Again, the point of the privilege is, supposedly, to ensure debate. It's not debate if only one side shows up. That's your idea of "the world's greatest deliberative body"? One in which the members avoid exposure to anybody saying something they disagree with?

I'd also point out that it's hardly outrageous that a bill be read aloud before a vote. Rather, it's outrageous that they aren't.

Voting on bills nobody knows the contents of. Hardly a sign of a healthy deliberative body.

Perhaps Brett with this:

"I'd also point out that it's hardly outrageous that a bill be read aloud before a vote. Rather, it's outrageous that they aren't. "

is personally a better listener than a reader. Might a reasonable listener better understand a 2,000 page bill than a reader? Consider if blogs and comments were in real time audio. That would compete with the Tower of Babel. Congressmen have staffs, committees, sub-committies, etc, that design, develop and communicate their work under the direction of the Congressmen. There is no simple solution to assure an efficient republican form of governance for an America with over 300 million residents and much more territory than at the time of the founding. While debate may be part of a republican form of governance, there are many other parts of importance.


But if you want to deter abuse of filibuster by making people be present during them why make the people who are voting to end the filibuster be there?

Unless we require each member of Congress to be present when each bill is read,* including many that have no chance of passing (but who knows what one will?!), reading the bill is not going to do much for understanding.

Even then, actually understanding the bill, often including nuanced complexities, actually requires close reading and contemplation, with help of staffs etc.

The full reading being waived has been in place for a long long time for a reason.


* Which, let's be realistic for a second, is not practicably possible with all the bills, amendments, etc. are in place, even if the government was much smaller.
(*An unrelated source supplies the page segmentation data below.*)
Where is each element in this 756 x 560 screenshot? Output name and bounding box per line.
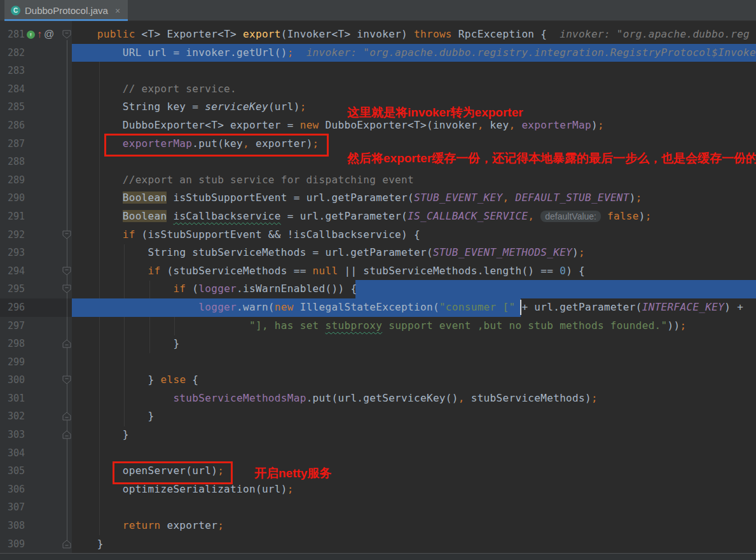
gutter-cell[interactable]: 296 [0,298,72,317]
code-line[interactable]: 302 } [0,407,756,426]
code-text[interactable]: public <T> Exporter<T> export(Invoker<T>… [72,25,756,44]
gutter-cell[interactable]: 302 [0,407,72,426]
overridden-method-icon[interactable]: ↑ [27,31,35,39]
code-line[interactable]: 300 } else { [0,371,756,389]
code-line[interactable]: 290 Boolean isStubSupportEvent = url.get… [0,189,756,207]
gutter-cell[interactable]: 295 [0,280,72,298]
code-line[interactable]: 303 } [0,426,756,444]
code-line[interactable]: 298 } [0,335,756,353]
java-class-icon: C [11,6,20,15]
code-text[interactable] [72,498,756,517]
gutter-cell[interactable]: 309 [0,535,72,553]
code-editor[interactable]: 281↑↑@ public <T> Exporter<T> export(Inv… [0,21,756,553]
code-line[interactable]: 292 if (isStubSupportEvent && !isCallbac… [0,226,756,244]
code-line[interactable]: 296 logger.warn(new IllegalStateExceptio… [0,298,756,317]
code-text[interactable]: } else { [72,371,756,389]
code-line[interactable]: 282 URL url = invoker.getUrl(); invoker:… [0,44,756,62]
gutter-cell[interactable]: 299 [0,353,72,372]
code-line[interactable]: 294 if (stubServiceMethods == null || st… [0,262,756,281]
code-line[interactable]: 283 [0,62,756,80]
code-text[interactable]: if (logger.isWarnEnabled()) { [72,280,756,298]
fold-close-icon[interactable] [62,339,71,351]
gutter-cell[interactable]: 292 [0,226,72,244]
red-annotation-text: 开启netty服务 [254,465,331,482]
code-line[interactable]: 291 Boolean isCallbackservice = url.getP… [0,207,756,226]
code-line[interactable]: 293 String stubServiceMethods = url.getP… [0,244,756,262]
token: ; [598,119,604,131]
gutter-cell[interactable]: 283 [0,62,72,80]
code-text[interactable]: } [72,535,756,553]
tab-dubboprotocol[interactable]: C DubboProtocol.java × [4,0,128,21]
gutter-cell[interactable]: 286 [0,116,72,135]
code-text[interactable] [72,444,756,463]
fold-close-icon[interactable] [62,412,71,423]
code-text[interactable]: } [72,335,756,353]
code-text[interactable]: stubServiceMethodsMap.put(url.getService… [72,389,756,408]
code-text[interactable]: } [72,426,756,444]
code-text[interactable] [72,353,756,372]
code-line[interactable]: 301 stubServiceMethodsMap.put(url.getSer… [0,389,756,408]
gutter-cell[interactable]: 306 [0,480,72,499]
gutter-cell[interactable]: 281↑↑@ [0,25,72,44]
code-line[interactable]: 309 } [0,535,756,553]
token: null [313,265,338,277]
gutter-cell[interactable]: 297 [0,317,72,335]
code-text[interactable]: //export an stub service for dispatching… [72,171,756,190]
token: = url.getParameter( [281,210,408,222]
token: (stubServiceMethods == [161,265,313,277]
gutter-cell[interactable]: 293 [0,244,72,262]
red-annotation-box [113,461,233,484]
gutter-cell[interactable]: 287 [0,135,72,153]
gutter-cell[interactable]: 308 [0,517,72,535]
gutter-cell[interactable]: 304 [0,444,72,463]
gutter-cell[interactable]: 307 [0,498,72,517]
code-line[interactable]: 284 // export service. [0,80,756,99]
gutter-cell[interactable]: 294 [0,262,72,281]
fold-close-icon[interactable] [62,540,71,551]
gutter-cell[interactable]: 282 [0,44,72,62]
navigate-up-icon[interactable]: ↑ [37,29,42,39]
code-text[interactable]: Boolean isCallbackservice = url.getParam… [72,207,756,226]
code-line[interactable]: 295 if (logger.isWarnEnabled()) { [0,280,756,298]
code-line[interactable]: 299 [0,353,756,372]
code-text[interactable]: Boolean isStubSupportEvent = url.getPara… [72,189,756,207]
token: return [123,519,161,531]
fold-open-icon[interactable] [62,375,71,387]
fold-close-icon[interactable] [62,430,71,442]
code-text[interactable]: String stubServiceMethods = url.getParam… [72,244,756,262]
code-text[interactable]: // export service. [72,80,756,99]
gutter-cell[interactable]: 303 [0,426,72,444]
fold-open-icon[interactable] [62,284,71,296]
fold-open-icon[interactable] [62,30,71,41]
tab-close-icon[interactable]: × [115,6,120,16]
gutter-cell[interactable]: 288 [0,153,72,171]
gutter-cell[interactable]: 289 [0,171,72,190]
gutter-cell[interactable]: 285 [0,98,72,116]
gutter-cell[interactable]: 298 [0,335,72,353]
fold-open-icon[interactable] [62,267,71,278]
code-line[interactable]: 308 return exporter; [0,517,756,535]
token: } [97,538,104,550]
code-line[interactable]: 281↑↑@ public <T> Exporter<T> export(Inv… [0,25,756,44]
code-text[interactable]: if (stubServiceMethods == null || stubSe… [72,262,756,281]
code-text[interactable] [72,62,756,80]
code-text[interactable]: "], has set stubproxy support event ,but… [72,317,756,335]
code-text[interactable]: logger.warn(new IllegalStateException("c… [72,298,756,317]
token: ) { [566,265,585,277]
gutter-cell[interactable]: 291 [0,207,72,226]
code-text[interactable]: } [72,407,756,426]
annotation-at-icon[interactable]: @ [44,29,54,40]
code-line[interactable]: 289 //export an stub service for dispatc… [0,171,756,190]
fold-open-icon[interactable] [62,230,71,242]
gutter-cell[interactable]: 284 [0,80,72,99]
code-text[interactable]: URL url = invoker.getUrl(); invoker: "or… [72,44,756,62]
gutter-cell[interactable]: 301 [0,389,72,408]
code-text[interactable]: if (isStubSupportEvent && !isCallbackser… [72,226,756,244]
gutter-cell[interactable]: 305 [0,462,72,480]
code-line[interactable]: 297 "], has set stubproxy support event … [0,317,756,335]
code-text[interactable]: return exporter; [72,517,756,535]
gutter-cell[interactable]: 290 [0,189,72,207]
gutter-cell[interactable]: 300 [0,371,72,389]
code-line[interactable]: 307 [0,498,756,517]
code-line[interactable]: 304 [0,444,756,463]
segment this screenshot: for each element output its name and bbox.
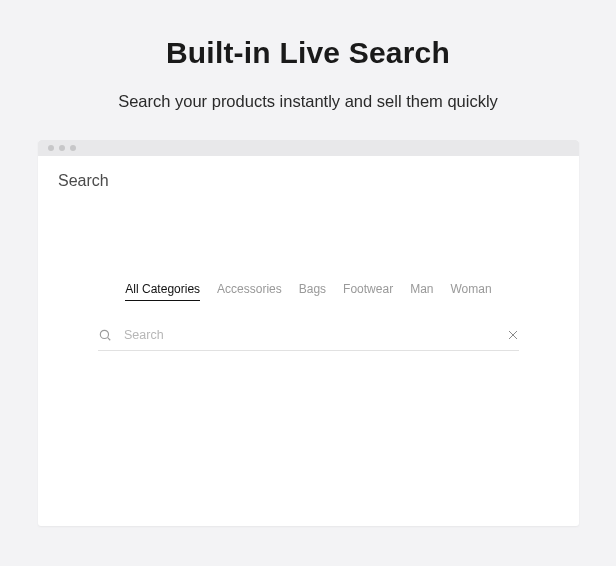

I'd also point out that it's hardly outrageous that a bill be read aloud before a vote. Rather, it's outrageous that they aren't.

# posted by Brett : 9:43 PM

That is complete nonsense. Why do you think they hire staff?

If the staff are going to know what's in the bill, instead of the members, maybe we should elect the staff?

Look, Joe, if they're passing laws so fast it's impractical to simply read them aloud before voting on them, then the problem isn't proposing that they read them aloud.

The problem is that they're passing too many laws to have the slightest clue what's in them.

Numbnuts, the staff summarizes the bill for the congressman. The idea that these people haven't the slightest clue what they are voting for is moronic even by your usual standards (which are pretty fucking low).

Brett just reading them aloud, most likely at a rapid pace while the chamber is mostly empty, is not going to do much here. That's the bottom line.

Legislation is often complex and actually understanding it requires study and close reading. So, you are grasping on symbolism here.

And, again, we can have a fraction of the national laws (the same thing applies to any sizable locality) and spending time that could be spent on other things to just reading laws aloud (including loads of stuff that won't pass, but you have to read that aloud too) is not practicable.

That's why some time back waiving the full reading was put in place.